» **WORK REQUIRED**: The answer must be an exact copy of the lines from the one with "Didgeridoo-Workshop: Special Kicks" through the final line of the records below, with no pictures.

» **INFORMATION PROVIDED**:
§ §

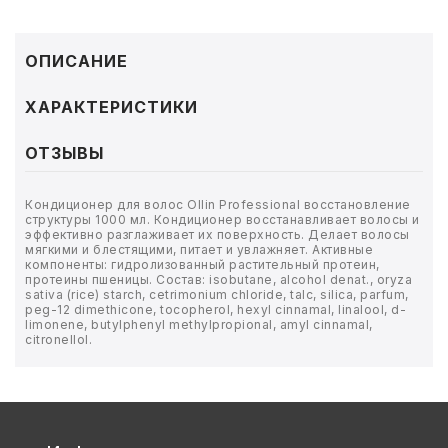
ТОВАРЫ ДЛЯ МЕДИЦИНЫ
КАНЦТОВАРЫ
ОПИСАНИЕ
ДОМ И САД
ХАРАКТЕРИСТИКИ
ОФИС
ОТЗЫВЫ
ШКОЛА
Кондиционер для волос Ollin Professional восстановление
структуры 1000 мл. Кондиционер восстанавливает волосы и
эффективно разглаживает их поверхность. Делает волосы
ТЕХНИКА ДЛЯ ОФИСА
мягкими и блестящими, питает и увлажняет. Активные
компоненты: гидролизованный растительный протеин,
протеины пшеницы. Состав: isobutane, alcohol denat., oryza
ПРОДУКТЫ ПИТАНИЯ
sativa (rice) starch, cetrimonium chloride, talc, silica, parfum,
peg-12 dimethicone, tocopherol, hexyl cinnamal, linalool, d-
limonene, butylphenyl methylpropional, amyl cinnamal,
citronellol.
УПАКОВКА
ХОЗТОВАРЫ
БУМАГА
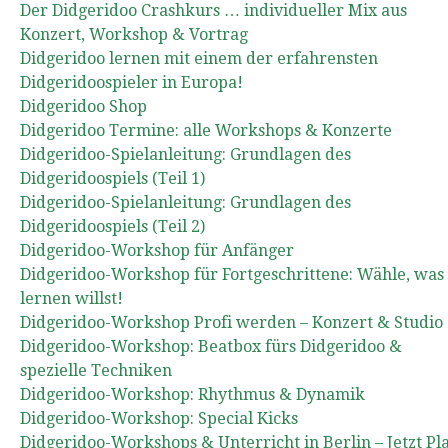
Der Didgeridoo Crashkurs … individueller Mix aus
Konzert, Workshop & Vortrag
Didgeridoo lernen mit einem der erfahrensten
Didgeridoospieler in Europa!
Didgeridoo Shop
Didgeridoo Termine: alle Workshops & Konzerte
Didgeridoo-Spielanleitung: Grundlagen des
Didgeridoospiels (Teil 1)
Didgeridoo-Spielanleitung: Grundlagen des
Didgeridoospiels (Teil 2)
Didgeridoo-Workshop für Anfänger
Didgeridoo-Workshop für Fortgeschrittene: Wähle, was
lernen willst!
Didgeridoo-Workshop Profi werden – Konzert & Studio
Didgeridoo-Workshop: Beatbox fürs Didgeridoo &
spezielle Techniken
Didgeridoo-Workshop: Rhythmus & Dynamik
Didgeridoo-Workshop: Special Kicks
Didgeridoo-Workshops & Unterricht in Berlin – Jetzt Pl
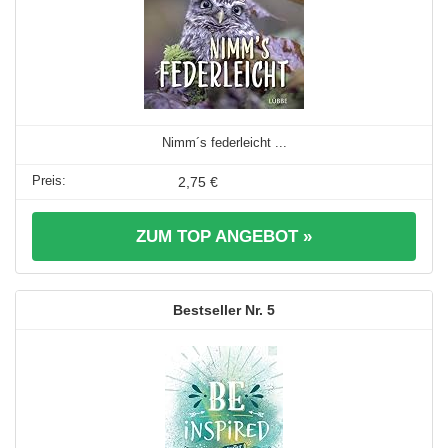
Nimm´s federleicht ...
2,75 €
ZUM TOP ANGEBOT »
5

§ §

» **EXERCISE RESPONSE**:
Didgeridoo-Workshop: Special Kicks
Didgeridoo-Workshops & Unterricht in Berlin – Jetzt Pl
Nimm´s federleicht ...
2,75 €
ZUM TOP ANGEBOT »
5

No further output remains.